Work item:
Return all of the entries below, word for word. Omit each picture.

Records to process START

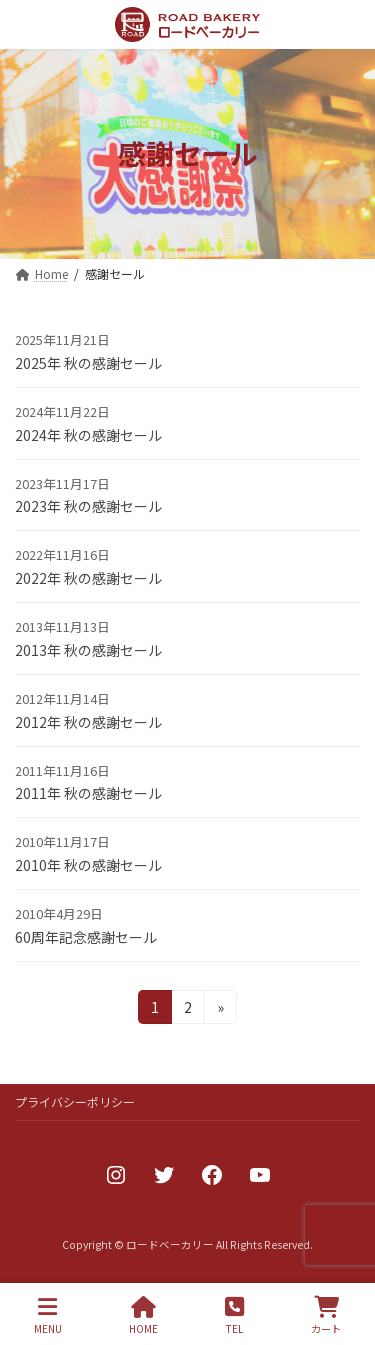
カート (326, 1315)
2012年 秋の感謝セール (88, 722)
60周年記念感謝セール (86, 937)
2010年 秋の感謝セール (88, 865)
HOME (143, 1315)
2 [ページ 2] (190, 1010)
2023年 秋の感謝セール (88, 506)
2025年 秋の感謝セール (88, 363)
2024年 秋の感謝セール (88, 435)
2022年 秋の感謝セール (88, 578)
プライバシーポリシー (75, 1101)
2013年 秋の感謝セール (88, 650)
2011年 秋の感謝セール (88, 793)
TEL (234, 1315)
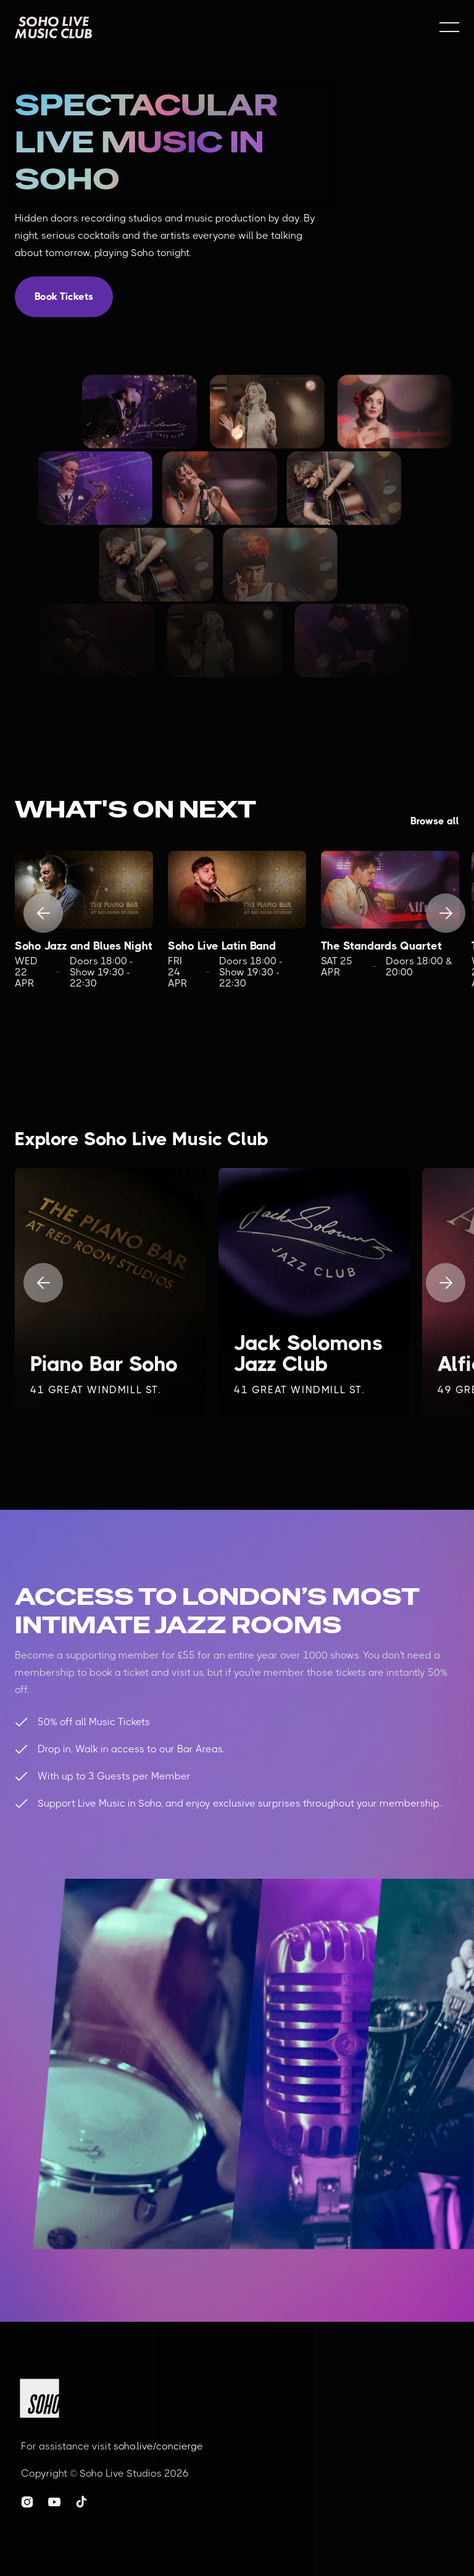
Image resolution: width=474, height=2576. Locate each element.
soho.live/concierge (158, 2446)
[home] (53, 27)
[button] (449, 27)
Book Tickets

Records to process END

Result:
カート (326, 1315)
2012年 秋の感謝セール (88, 722)
60周年記念感謝セール (86, 937)
2010年 秋の感謝セール (88, 865)
HOME (143, 1315)
2 [ページ 2] (190, 1010)
2023年 秋の感謝セール (88, 506)
2025年 秋の感謝セール (88, 363)
2024年 秋の感謝セール (88, 435)
2022年 秋の感謝セール (88, 578)
プライバシーポリシー (75, 1101)
2013年 秋の感謝セール (88, 650)
2011年 秋の感謝セール (88, 793)
TEL (234, 1315)
Image resolution: width=474, height=2576. Locate each element.
soho.live/concierge (158, 2446)
[home] (53, 27)
[button] (449, 27)
Book Tickets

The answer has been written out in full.